In questo lavoro preliminare viene riportata l’esperienza di una valutazione indotta su dischi di maiale da parte della miscela di ossigeno-ozono a sede intradiscale, intraforaminale, cutanea ed intramuscolare. L’ossigeno-ozono è una recente terapia percutanea per il trattamento delle ernie discali dall’esperienza clinica tuttavia consolidata, dato il notevole numero di pazienti sino ad oggi trattati. Il maiale è stato sedato e con un amplificatore di brillanza con arco a C sono stati posizionati 5 aghi a sede intradiscale da D11 a L5; successivamente è stata effettuata una iniezione a sede cutanea ed intramuscolare. Il maiale è stato sacrificato a distanza di 48 ore dalla iniezione della miscela gassosa ed è stato scheletrizzato da D10 a S1 e fissato in formalina tamponata al 10%. Il taglio del pezzo anatomico è stato effettuato con sega elettrica ed i pezzi anatomici sono stati colorati con ematossilina eosina. Le sezioni hanno evidenziato la presenza di una degenerazione micro e macrovacuolare, con piccole areole di necrosi ed edema. Le sezioni a livello muscolare hanno evidenziato areole di rabdomiolisi con edema anche del sottocute. La degenerazione micro e macrovacuolare può spiegare la riduzione della volumetria discale con riduzione della pressione intradiscale e della compressione sulle strutture nervose. Ulteriori studi con sacrificio del maiale a distanza di 28 giorni potranno confermare la persistenza della degenerazione micro e macrovacuolare come primo fattore in grado di spiegare una riduzione della volumetria e della pressione intradiscale e quindi essere una delle concause del successo della ossigeno-ozonoterapia intradiscale.

 

Intradiscal and Intramuscolar Injection of Oxygen-Ozone: Pathological Evaluation. Work in Progress

Summary

Oxygen-ozone administration is a recently developed percutaneous treatment for herniated discs which now has consolidated clinical results in a large number of patients treated to date. This preliminary study assesses the impact on swine intervertebral discs of intradiscal, intraforaminal, cutaneous and intramuscular injection of an oxygen-ozone mixture.
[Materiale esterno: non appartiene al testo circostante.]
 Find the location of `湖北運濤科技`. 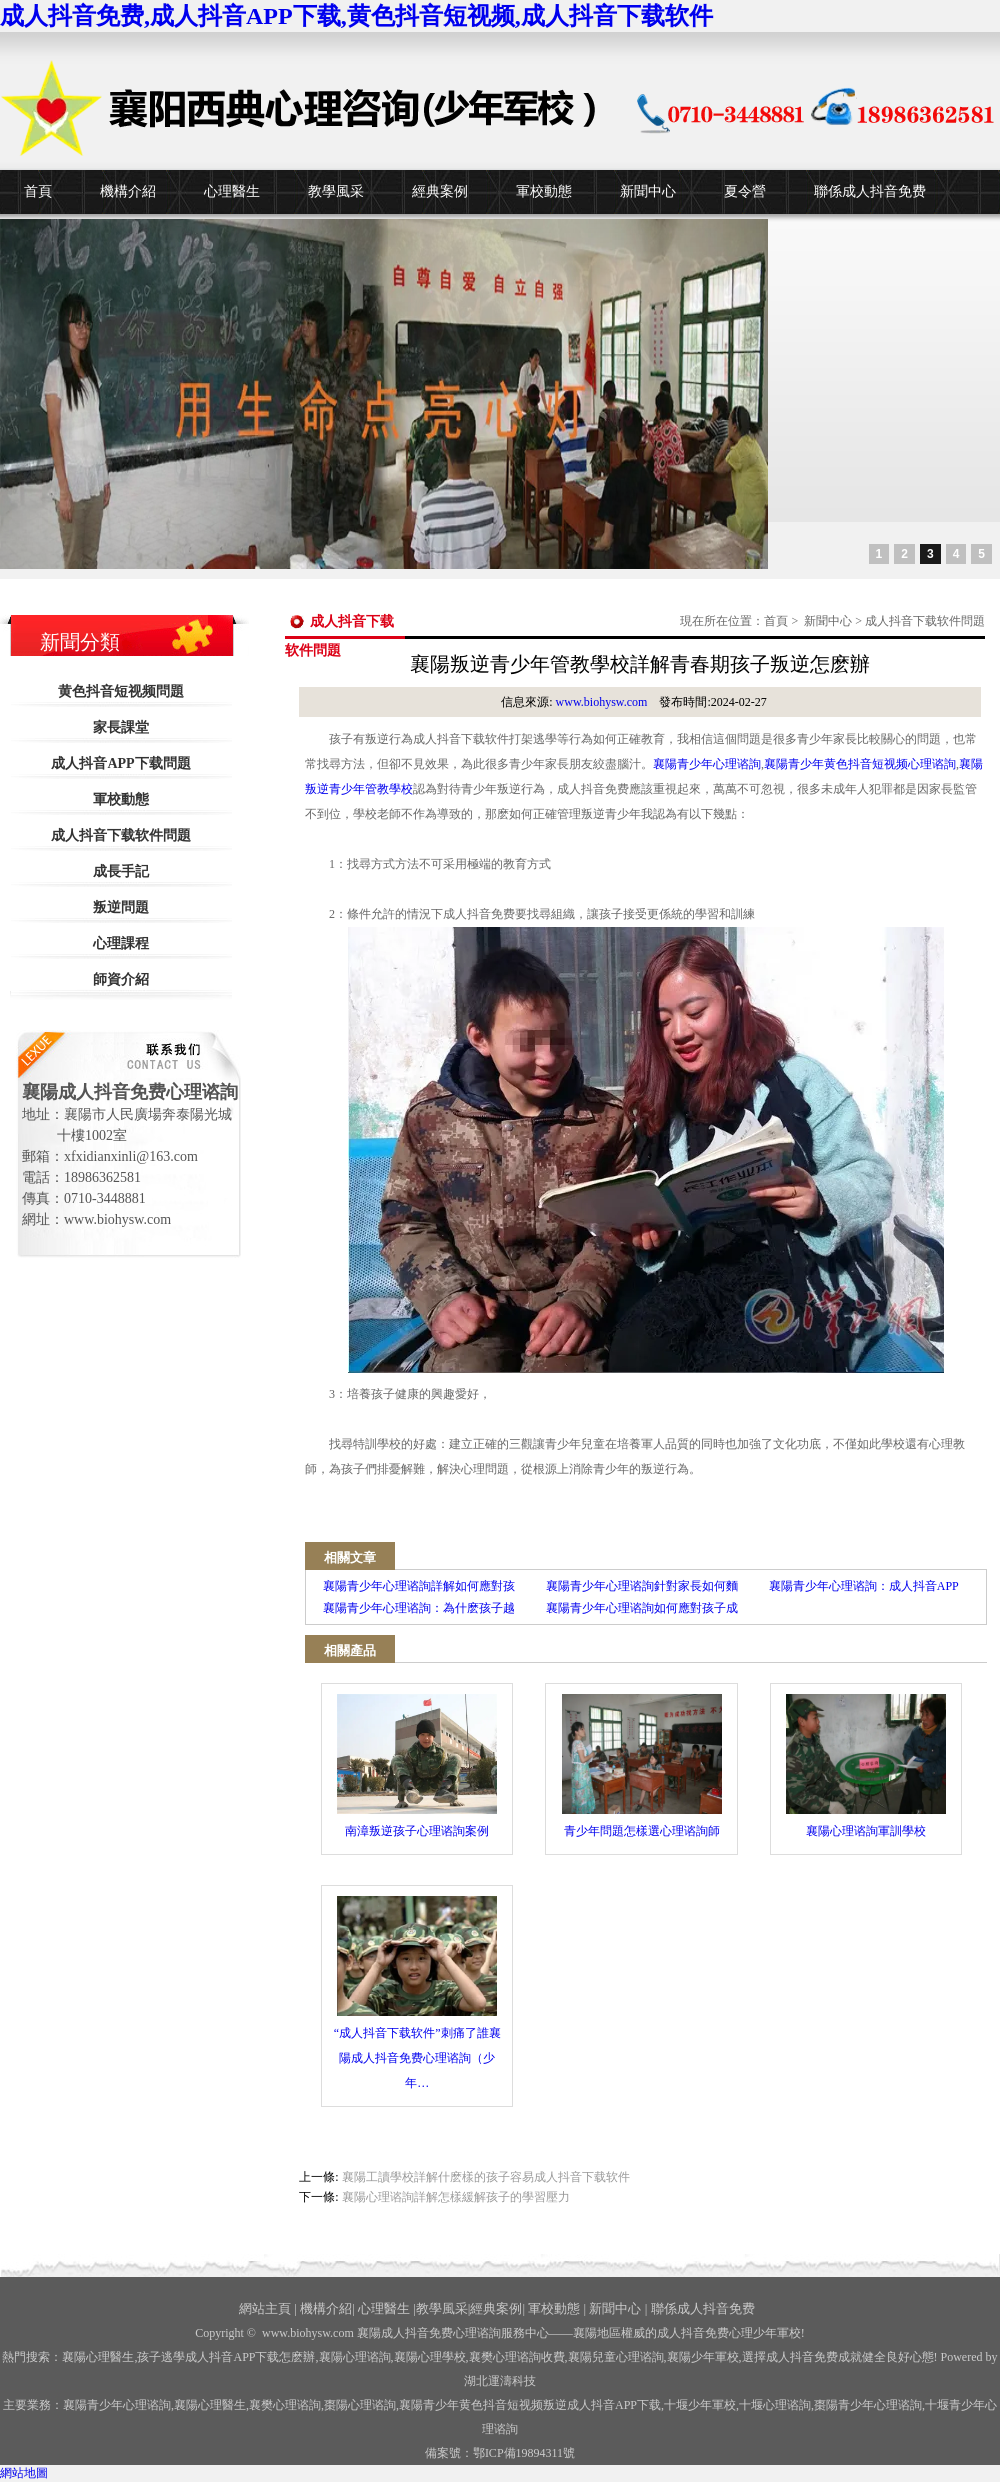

The pigs were sedated and five needles were positioned within discs D11 to L5 followed by cutaneous and intramuscular injection. The swine were killed 48 h after injection of the Oxygen-Ozone mixture and the discs from D10 to S1 were fixed in 10% buffered formalin. The anatomical specimen was cut with an electric saw and the specimens were stained with hematoxylin-eosin. The sections revealed micro and macrovacuolar degeneration with small halos of necrosis and oedema. Muscle sections showed halos of rhabdomyolysis also with subcutaneous oedema. The micro and macrovacuolar degeneration may account for the reduced disc volume with decreased intradiscal pressure and impairment of nerve structures. Further studies on pigs killed 28 days after treatment will confirm the persistence of micro and macrovacuolar degeneration as the first factor accounting for a reduction in disc volume and intradiscal pressure hence being one of the reasons for the success of intradiscal oxygen-ozone administration.